Embracing the Ordinary: Lessons from the Champions of Everyday Life
by Michael Foley
Simon & Schuster
Thirty years ago, Michael Foley had an epiphany. As he emerged from jury service, the street outside the court became "illuminated, transfigured, a portal to infinite being".
Freed from job and family for a few wastrel days of coffee drinking, novel reading and justice dispensing, Foley could see grey quotidian as parti-coloured pageant, much as Joyce needed to get to Trieste to savour Dublin, or Proust to hole up in a darkened room to nail the Parisian beau monde.
In recession-chastened Britain, Foley may well have devised a new best-seller format: a how-to book offering a way of escape without leaving prison.
"The crucial thing is to start paying attention now." Like a budget Buddha, Foley counsels mindfulness, attending to the here and now rather than dreaming of the future or fetishising the past. That way we can sacralise the profane, even empathise with estate agents with tragic hairdos.
But Joyce and Proust, on whom Foley spends much time meditating in these pages, are not the only high priests of low life. He hails others: Alice Munro, Walker Evans, Edward Hopper, Georges Perec, David Foster Wallace, Jan Vermeer. He cites the advice of poet Rainer Maria Rilke to a depressed man: "If your daily life seems poor do not blame it; blame yourself, tell yourself that you are not poet enough to call forth its riches."
If there's a problem with Foley's book, it's that it might be seen as an apologia for political quietism. Instead of re-enchanting the quotidian, shouldn't we be hanging with Mark Ruffalo at Occupy or going on the rob with antinomian pre-pubescents?
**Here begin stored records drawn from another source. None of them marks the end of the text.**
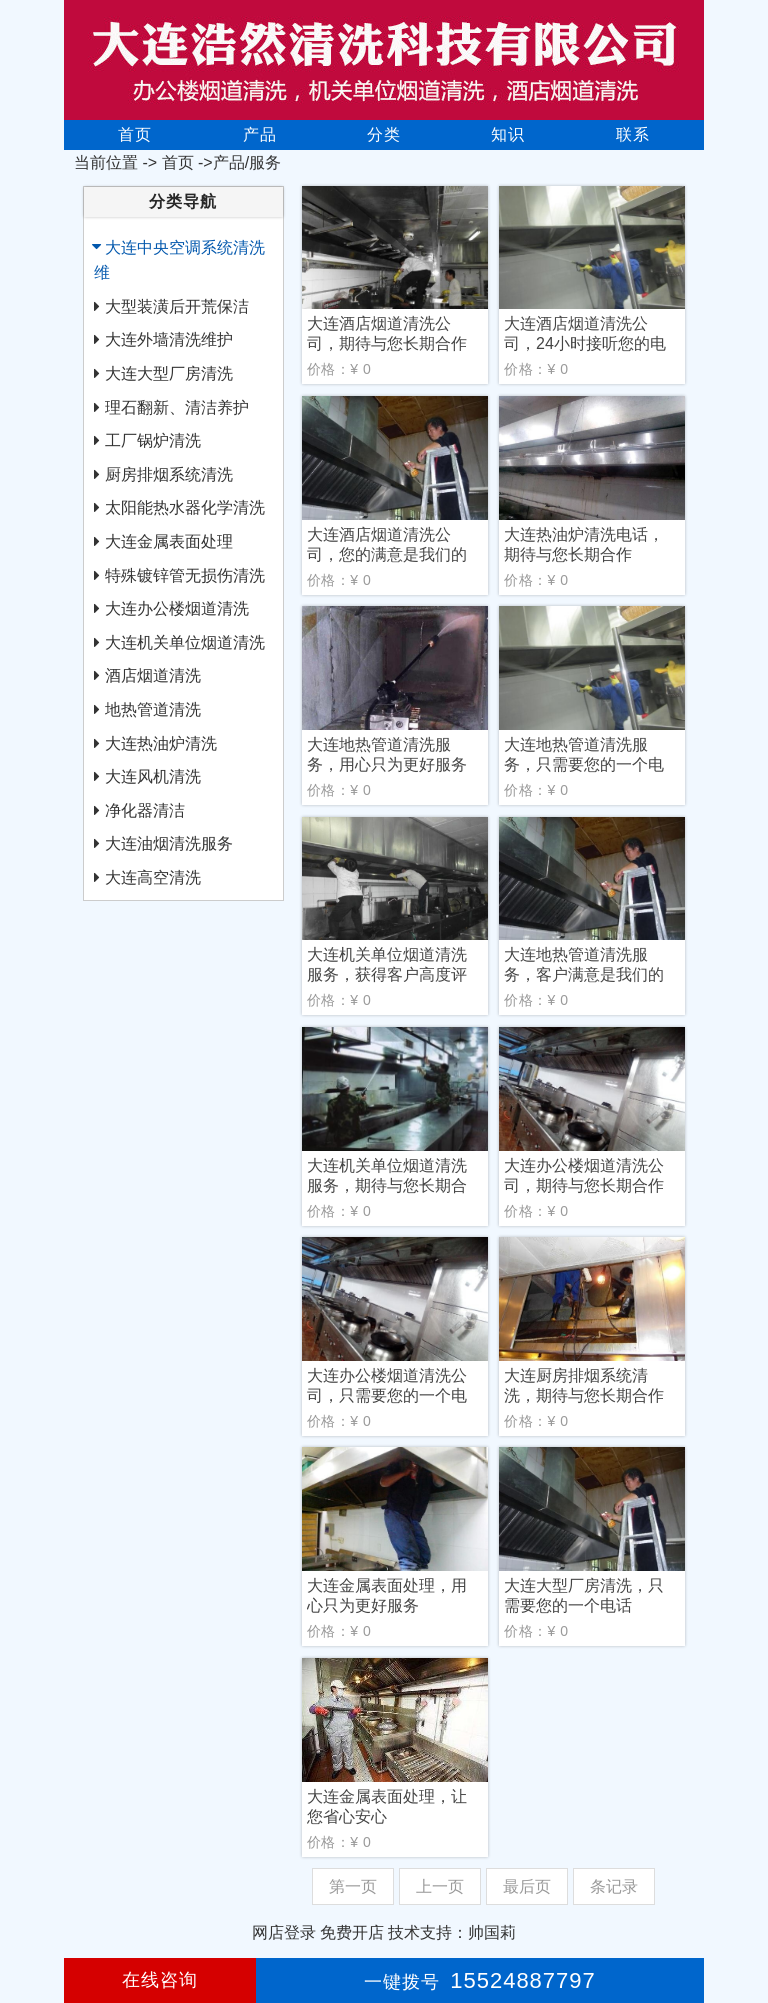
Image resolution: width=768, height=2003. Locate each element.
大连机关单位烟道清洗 (185, 642)
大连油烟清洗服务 (169, 843)
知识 (508, 134)
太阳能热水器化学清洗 (185, 507)
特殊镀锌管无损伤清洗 (185, 575)
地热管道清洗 (153, 709)
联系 (633, 134)
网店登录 (284, 1932)
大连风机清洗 (153, 776)
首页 (135, 134)
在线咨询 (160, 1980)
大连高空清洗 (153, 877)
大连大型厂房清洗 (169, 373)
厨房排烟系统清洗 (169, 474)
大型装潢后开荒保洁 (177, 306)
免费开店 (352, 1932)
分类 (384, 134)
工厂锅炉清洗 (153, 440)
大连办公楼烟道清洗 (177, 608)
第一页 (353, 1886)
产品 (260, 134)
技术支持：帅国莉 (452, 1932)
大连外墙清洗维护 (169, 339)
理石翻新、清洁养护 (177, 407)
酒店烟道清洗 (153, 675)
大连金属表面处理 (169, 541)
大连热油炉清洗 (161, 743)
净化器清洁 (145, 810)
Only if, Foley all but replies, you think Buddhism's critique of human desire and its recommendations of how to elude it are conservative.
Foley includes chapters on the poetry of everyday language, the allure of snobbery, the delights of bunking off and having sex with your spouse on a wet Tuesday afternoon, on the office (including a fine discussion of the pencil) and the home (a superb co-opting of Heidegger's eulogy to the jug).
At the end Foley imagines a Centre for the Appreciation of Everyday Life with him as president, which sounds harrowingly Bottonian.